I sat enraptured as the preacher completed his series on 2 Timothy. 'Guard the gospel' he'd called the series, and it was the first expository preaching I had ever heard. I was so thrilled at the power of the Word that I began to hope that, one day, I too might be able to give my life to preaching. I remember so well as the preacher reached 4.7 ('I have fought a good fight; I have finished my course; I have kept the faith' - we all used the AV in those days), he stepped back from the makeshift pulpit, looked around the room and said: 'When you're old, infirm and living in a rest-home and the students from the local Christian Union come to visit you, make sure you will be able to take their firm young hand in your frail old hand and fix their bright young eyes with your rheumy old eyes and say: "I have fought the fight; I have finished the race; there is laid up for me a crown of righteousness".'

There were times - many times - in those early days of my Christian pilgrimage when those words held me and brought me back to the road. I owe so much to that weekend's preaching; even now I'm profoundly moved as I recall it. It was more than 25 years ago; the preacher was Roy Clements, and it recently became public knowledge that he has left his wife for another man. How should we react?

Some anger is right

His behaviour is wrong. We feel betrayed. We all fight against sin and we need all the encouragement we can get. We look to others, older, more mature and more gifted to set us an example. We are angry for all those students and other young people who are left confused; we are angry for those whose own temptations are homosexual and have been badly let down. We are angry because (if the reports are right) this is not a sudden fall, but a determined decision. We are angrier still if it is true that for some years there has been a double life: hypocrisy is worse than homosexuality.

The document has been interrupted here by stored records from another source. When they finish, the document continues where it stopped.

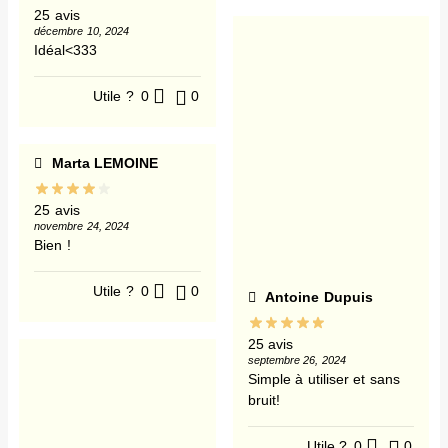
25 avis
décembre 10, 2024
Idéal<333
Utile ?
0
0
Marta LEMOINE
25 avis
novembre 24, 2024
Bien !
Utile ?
0
0
Antoine Dupuis
25 avis
septembre 26, 2024
Simple à utiliser et sans
bruit!
Utile ?
0
0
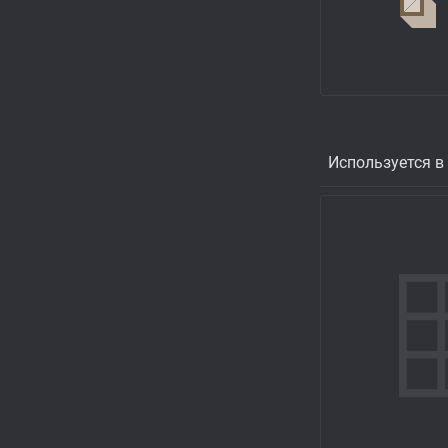
Используется в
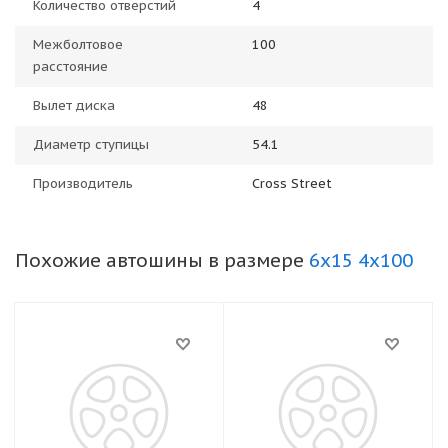
Количество отверстий
4
Межболтовое
100
расстояние
Вылет диска
48
Диаметр ступицы
54.1
Производитель
Cross Street
Похожие автошины в размере
6x15 4x100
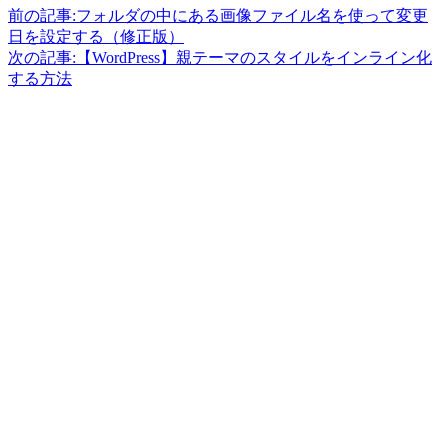
前の記事:
フォルダの中にある画像ファイル名を使って変更
日を設定する（修正版）
次の記事:
【WordPress】親テーマのスタイルをインライン化
する方法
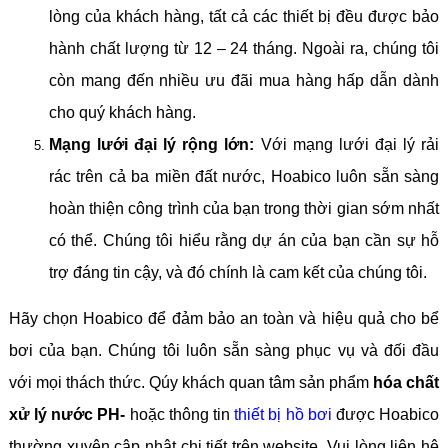
lòng của khách hàng, tất cả các thiết bị đều được bảo
hành chất lượng từ 12 – 24 tháng. Ngoài ra, chúng tôi
còn mang đến nhiều ưu đãi mua hàng hấp dẫn dành
cho quý khách hàng.
Mạng lưới đại lý rộng lớn:
Với mạng lưới đại lý rải
rác trên cả ba miền đất nước, Hoabico luôn sẵn sàng
hoàn thiện công trình của bạn trong thời gian sớm nhất
có thể. Chúng tôi hiểu rằng dự án của bạn cần sự hỗ
trợ đáng tin cậy, và đó chính là cam kết của chúng tôi.
Hãy chọn Hoabico để đảm bảo an toàn và hiệu quả cho bể
bơi của bạn. Chúng tôi luôn sẵn sàng phục vụ và đối đầu
với mọi thách thức. Qúy khách quan tâm sản phẩm
hóa chất
xử lý nước PH-
hoặc thông tin
thiết bị hồ bơi
được Hoabico
thường xuyên cập nhật chi tiết trên website. Vui lòng liên hệ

Compassion is right, too, for all those involved

It goes without saying that our prayers are fervent for Roy's wife and family, for the church at Eden and its leaders. We feel for Roy, too: when we are angry at sin and at sinners, it is as sinners ourselves who do understand struggles and failures. It is a time for prayer; since you heard this terrible news, I do hope you've spent longer talking to God about it than you have talking to others about it. Gossip doesn't stop being gossip when the material is true.

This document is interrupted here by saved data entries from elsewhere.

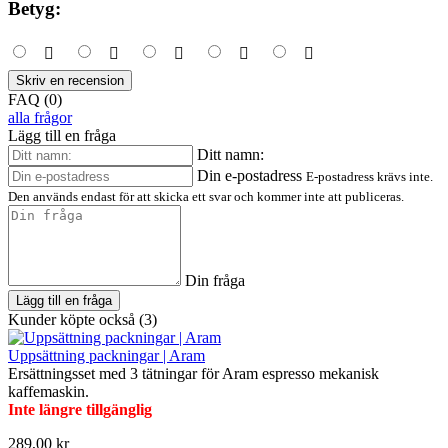
Betyg:
Skriv en recension
FAQ (0)
alla frågor
Lägg till en fråga
Ditt namn:
Din e-postadress
E-postadress krävs inte.
Den används endast för att skicka ett svar och kommer inte att publiceras.
Din fråga
Lägg till en fråga
Kunder köpte också (3)
Uppsättning packningar | Aram
Ersättningsset med 3 tätningar för Aram espresso mekanisk
kaffemaskin.
Inte längre tillgänglig
289,00 kr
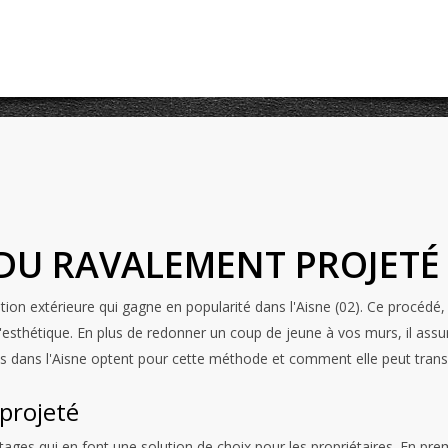
DU RAVALEMENT PROJETÉ D
on extérieure qui gagne en popularité dans l'Aisne (02). Ce procédé, q
'esthétique. En plus de redonner un coup de jeune à vos murs, il assu
es dans l'Aisne optent pour cette méthode et comment elle peut tran
projeté
s qui en font une solution de choix pour les propriétaires. En premie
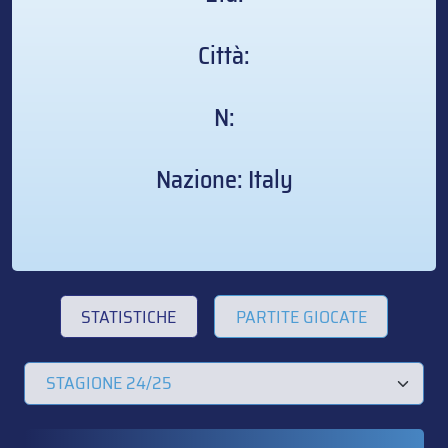
Città:
N:
Nazione: Italy
STATISTICHE
PARTITE GIOCATE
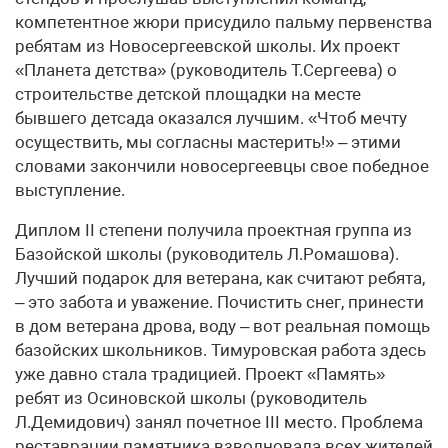
компетентное жюри присудило пальму первенства
ребятам из Новосергеевской школы. Их проект
«Планета детства» (руководитель Т.Сергеева) о
строительстве детской площадки на месте
бывшего детсада оказался лучшим. «Чтоб мечту
осуществить, мы согласны мастерить!» – этими
словами закончили новосергеевцы свое победное
выступление.
Диплом II степени получила проектная группа из
Базойской школы (руководитель Л.Ромашова).
Лучший подарок для ветерана, как считают ребята,
– это забота и уважение. Почистить снег, принести
в дом ветерана дрова, воду – вот реальная помощь
базойских школьников. Тимуровская работа здесь
уже давно стала традицией. Проект «Память»
ребят из Осиновской школы (руководитель
Л.Демидович) занял почетное III место. Проблема
реставрации памятника взволновала всех жителей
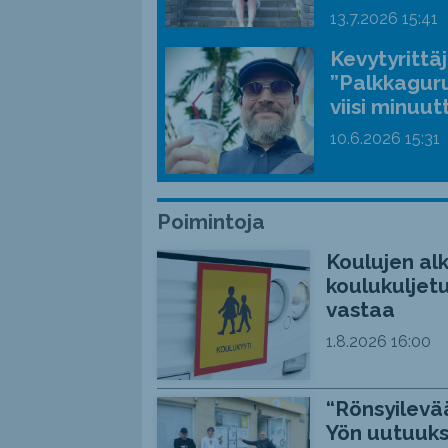
13.7.2026
15:41
Kevytyrittä
”Palkkaguru
viisi minuut
10.6.2026
15:31
Poimintoja
Koulujen alk
koulukuljetu
vastaa
1.8.2026
16:00
“Rönsyilevää
Yön uutuuks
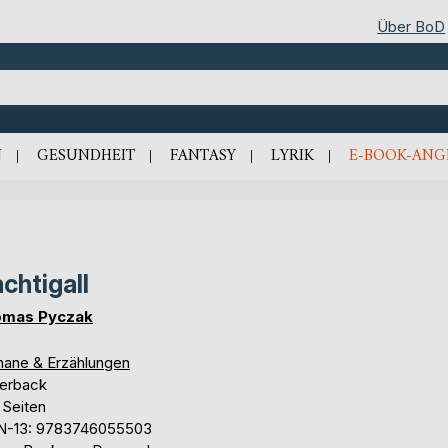
Über BoD
N
GESUNDHEIT
FANTASY
LYRIK
E-BOOK-ANG
chtigall
mas Pyczak
ane & Erzählungen
erback
 Seiten
N-13: 9783746055503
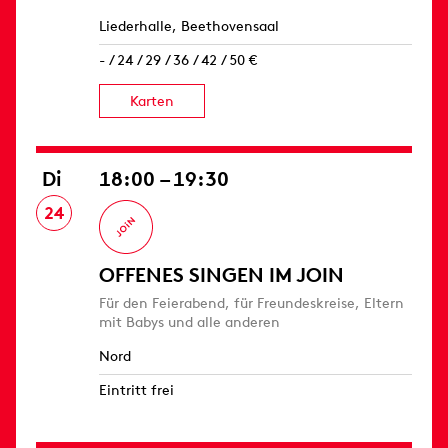
Liederhalle, Beethovensaal
- / 24 / 29 / 36 / 42 / 50 €
Karten
Di
18:00 – 19:30
24
OFFENES SINGEN IM JOIN
Für den Feierabend, für Freundeskreise, Eltern
mit Babys und alle anderen
Nord
Eintritt frei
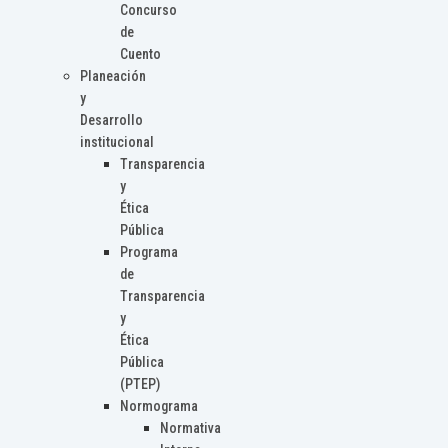
Concurso
de
Cuento
Planeación
y
Desarrollo
institucional
Transparencia
y
Ética
Pública
Programa
de
Transparencia
y
Ética
Pública
(PTEP)
Normograma
Normativa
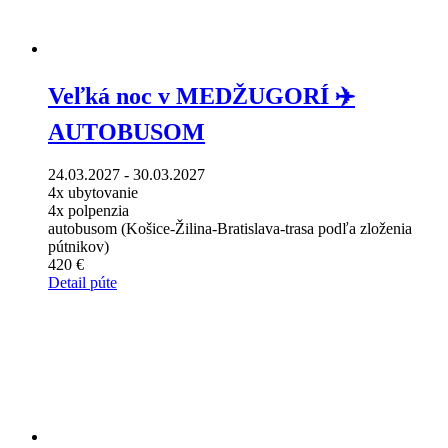
Veľká noc v MEDŽUGORÍ ✈️
AUTOBUSOM
24.03.2027 - 30.03.2027
4x ubytovanie
4x polpenzia
autobusom (Košice-Žilina-Bratislava-trasa podľa zloženia
pútnikov)
420 €
Detail púte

It's a time for realism, too

I don't know what your temptations may be, and I wouldn't want to know; I have trouble enough with my own. We cannot afford to be too high and mighty over a brother's fall; not while we know our own hearts. And not while the Scripture (1 Corinthians 10.12) still says: 'If you think you are standing firm, be careful that you don't fall!'. It's a time for us to examine ourselves; whatever we sow, we will reap. Are we sowing seeds that will lead to our fall? Are we more careless with sin than we should be? Are there areas where we have become complacent - and now need to rethink?

It isn't a time for changing our views or our practices

It is still Scripture that decides what is right and what is wrong, not the actions of any particular individual, however much we may have respected him. Homosexual acts are wrong. Unfaithfulness to a wife is wrong. Betraying a family is wrong. No one's actions should cause us to doubt any of that.

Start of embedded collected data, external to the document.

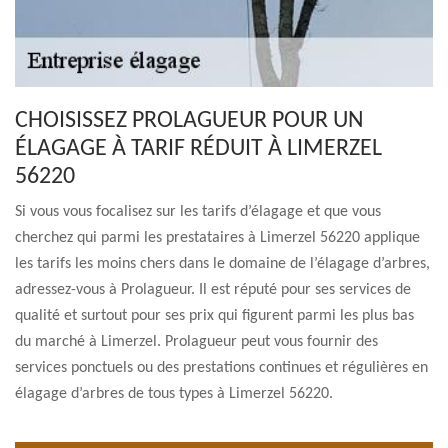
CHOISISSEZ PROLAGUEUR POUR UN
ÉLAGAGE À TARIF RÉDUIT À LIMERZEL
56220
Si vous vous focalisez sur les tarifs d’élagage et que vous
cherchez qui parmi les prestataires à Limerzel 56220 applique
les tarifs les moins chers dans le domaine de l’élagage d’arbres,
adressez-vous à Prolagueur. Il est réputé pour ses services de
qualité et surtout pour ses prix qui figurent parmi les plus bas
du marché à Limerzel. Prolagueur peut vous fournir des
services ponctuels ou des prestations continues et régulières en
élagage d’arbres de tous types à Limerzel 56220.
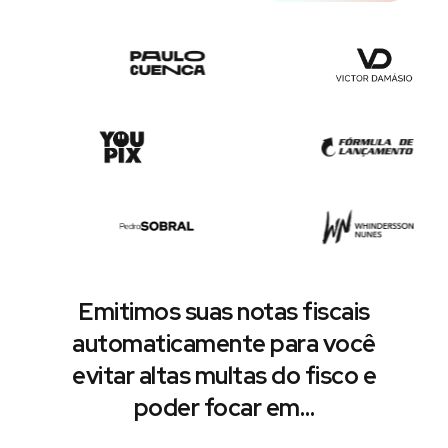
Emitimos suas notas fiscais
automaticamente para você
evitar altas multas do fisco e
poder focar em…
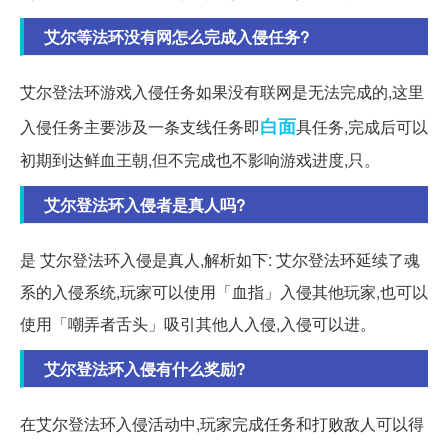
艾尔等法环没有网怎么完成入侵任务?
艾尔登法环游戏入侵任务如果没有联网是无法完成的,这里
白面
入侵任务主要涉及一条支线任务即
具任务,完成后可以
初期到达鲜血王朝,但不完成也不影响游戏进度,只。
艾尔登法环入侵者是真人吗?
是 艾尔登法环入侵是真人,解析如下: 艾尔登法环延续了魂
系的入侵系统,玩家可以使用「血指」入侵其他玩家,也可以
使用「嘲弄者舌头」吸引其他人入侵,入侵可以进。
艾尔登法环入侵有什么奖励?
在艾尔登法环入侵活动中,玩家完成任务和打败敌人可以得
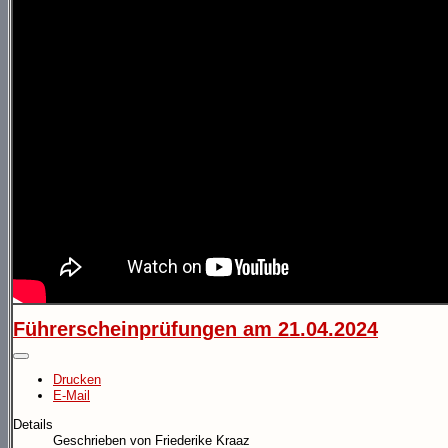
Führerscheinprüfungen am 21.04.2024
Drucken
E-Mail
Details
Geschrieben von
Friederike Kraaz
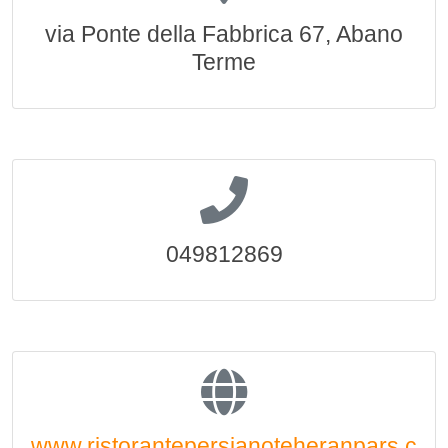
via Ponte della Fabbrica 67, Abano
Terme
049812869
www.ristorantepersianoteheranpars.c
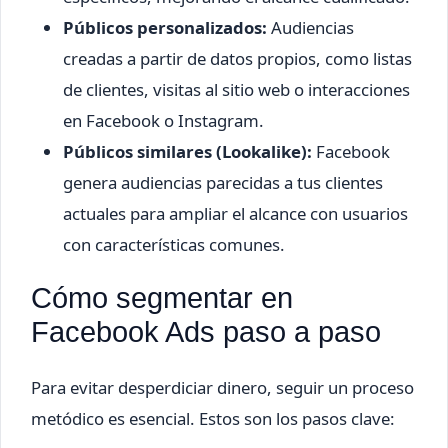
Públicos personalizados:
Audiencias
creadas a partir de datos propios, como listas
de clientes, visitas al sitio web o interacciones
en Facebook o Instagram.
Públicos similares (Lookalike):
Facebook
genera audiencias parecidas a tus clientes
actuales para ampliar el alcance con usuarios
con características comunes.
Cómo segmentar en
Facebook Ads paso a paso
Para evitar desperdiciar dinero, seguir un proceso
metódico es esencial. Estos son los pasos clave:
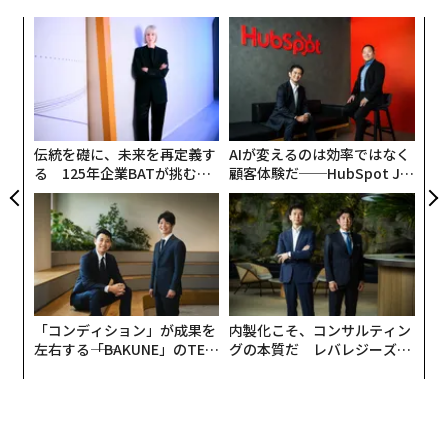
キ
な
か。
術
キャ
た
ア
R S
ア
の
た
伝統を礎に、未来を再定義す
AIが変えるのは効率ではなく
る 125年企業BATが挑むス
顧客体験だ──HubSpot Ja
モークレスな未来
panが語る「Grow Better」
な組織のつくり方
「コンディション」が成果を
内製化こそ、コンサルティン
左右する――「BAKUNE」のTEN
グの本質だ レバレジーズが
TIALが支える「挑戦者の明
実践する、次世代ファームの
日」
全貌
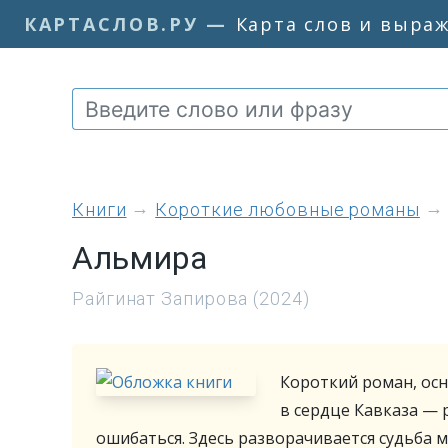
КАРТАСЛОВ.РУ
—
Карта слов и выра
книги
Короткие любовные романы
Альмира
Райгинат Запирова (2024)
Короткий роман, осн
в сердце Кавказа — 
ошибаться. Здесь разворачивается судьба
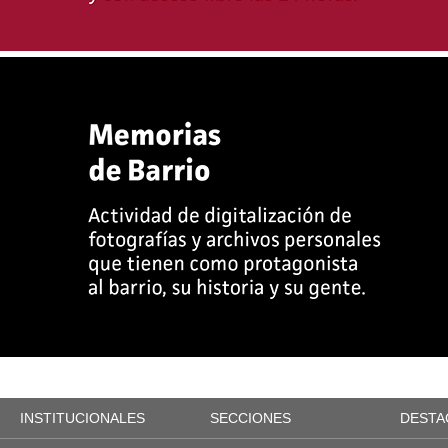
INSTITUCIONALES
SECCIONES
DESTA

It isn't a time for despair either

God is still God, God's work is still God's work. The good that God did through Roy was genuine; it was God that kept me through Roy's words and I'm still grateful. It was God that saved many as they responded to God's word from Roy, and it was God that blessed so many others through Roy's ministry. That is not all undone. God is still on his throne, and his kingdom will still triumph.